People get injured in North Carolina in diverse ways.
• Maybe you suffered debilitating metallosis after a metal-on-metal hip replacement surgery.
• Or perhaps your spouse suffered a cardiac event after his bicarbonate levels spiked when he was treated with GranuFlo or NaturaLyte at a Fresenius dialysis clinic.
Stories like these are disturbing. If you’ve been injured — if you’ve suffered through the injury experience and its aftermath — you know how dreadful it can be.
But why DO we see so many defective drug and medical product cases? What’s at the root of it?
Here’s some provocative speculation.
Companies and medical equipment suppliers pump out innovative new products at a rate that’s far FAR too rapid for health agencies and consumer advocates to vet effectively.
Obviously, no one thinks that the FDA’s drug approval process is perfect. But perhaps the reason it’s so imperfect (or at least part of the reason) is that system is being asked to do a kind of due diligence that it simply cannot do given its financial pressures and time constraints.
For instance, certain drugs can create long term, subtle and chronic harm to the human body that superficial science can’t pick up on right away. Our health authorities may also just lack the funds, scientific savviness and time to figure out which drugs will have which subtle chronic health effects on which population groups.
This means that patients on these drugs are much like guinea pigs.

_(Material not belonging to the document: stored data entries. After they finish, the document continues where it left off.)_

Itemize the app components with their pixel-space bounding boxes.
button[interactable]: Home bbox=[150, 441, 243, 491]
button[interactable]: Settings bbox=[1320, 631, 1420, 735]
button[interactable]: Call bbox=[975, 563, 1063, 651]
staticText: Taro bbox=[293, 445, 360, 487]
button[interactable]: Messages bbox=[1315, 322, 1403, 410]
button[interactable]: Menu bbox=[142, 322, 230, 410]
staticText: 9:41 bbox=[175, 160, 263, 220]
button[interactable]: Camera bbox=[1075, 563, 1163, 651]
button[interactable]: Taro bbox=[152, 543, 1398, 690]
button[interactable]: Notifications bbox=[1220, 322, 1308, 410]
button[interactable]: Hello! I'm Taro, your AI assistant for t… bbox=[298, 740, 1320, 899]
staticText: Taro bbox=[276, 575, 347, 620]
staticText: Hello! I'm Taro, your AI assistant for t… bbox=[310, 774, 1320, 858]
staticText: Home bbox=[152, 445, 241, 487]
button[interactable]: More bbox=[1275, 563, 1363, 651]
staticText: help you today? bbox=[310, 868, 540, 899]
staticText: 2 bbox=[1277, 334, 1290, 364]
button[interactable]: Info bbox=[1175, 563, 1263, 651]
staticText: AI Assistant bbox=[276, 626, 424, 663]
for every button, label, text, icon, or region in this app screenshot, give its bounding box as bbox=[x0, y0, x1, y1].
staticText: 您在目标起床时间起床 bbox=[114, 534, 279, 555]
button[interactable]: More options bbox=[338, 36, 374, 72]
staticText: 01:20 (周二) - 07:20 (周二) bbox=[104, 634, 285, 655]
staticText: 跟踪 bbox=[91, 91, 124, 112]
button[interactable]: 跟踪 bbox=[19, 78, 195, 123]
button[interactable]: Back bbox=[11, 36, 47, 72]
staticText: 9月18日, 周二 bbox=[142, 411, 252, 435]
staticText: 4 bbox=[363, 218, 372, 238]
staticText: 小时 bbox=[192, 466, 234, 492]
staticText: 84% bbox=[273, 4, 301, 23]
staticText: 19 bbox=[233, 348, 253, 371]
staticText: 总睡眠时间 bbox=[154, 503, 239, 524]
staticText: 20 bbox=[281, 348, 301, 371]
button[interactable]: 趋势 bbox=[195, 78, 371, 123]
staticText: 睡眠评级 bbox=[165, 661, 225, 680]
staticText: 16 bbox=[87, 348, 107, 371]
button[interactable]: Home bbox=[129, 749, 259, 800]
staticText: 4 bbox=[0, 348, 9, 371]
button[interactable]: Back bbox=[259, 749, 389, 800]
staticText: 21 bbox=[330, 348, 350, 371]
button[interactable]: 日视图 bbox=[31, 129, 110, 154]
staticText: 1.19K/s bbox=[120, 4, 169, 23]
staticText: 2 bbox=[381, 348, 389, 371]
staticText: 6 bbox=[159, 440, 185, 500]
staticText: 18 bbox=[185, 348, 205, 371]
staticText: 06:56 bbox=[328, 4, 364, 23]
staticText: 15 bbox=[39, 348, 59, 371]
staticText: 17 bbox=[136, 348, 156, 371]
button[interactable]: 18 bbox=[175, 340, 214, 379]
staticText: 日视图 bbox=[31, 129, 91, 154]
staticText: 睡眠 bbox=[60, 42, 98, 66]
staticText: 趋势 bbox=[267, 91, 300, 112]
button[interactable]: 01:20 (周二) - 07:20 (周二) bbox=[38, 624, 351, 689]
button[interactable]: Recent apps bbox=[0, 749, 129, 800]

There’s another issue here, too.
Let’s say that a drug gets cleared. Five years later — after the drug manufacturer has invested $2 billion into it — new science reveals that the drug causes heart attacks or kidney failure or some other medical catastrophe in a certain subpopulation.
That drug company has invested tremendous amount of time and money into that product, and thus the business will inherently want to resist attempts to regulate that product.
The point is that the root cause of many of these problems — with companies like Fresenius, Stryker, etc– might be the very system that we use to evaluate and restrain how and when new products should be introduced to the market.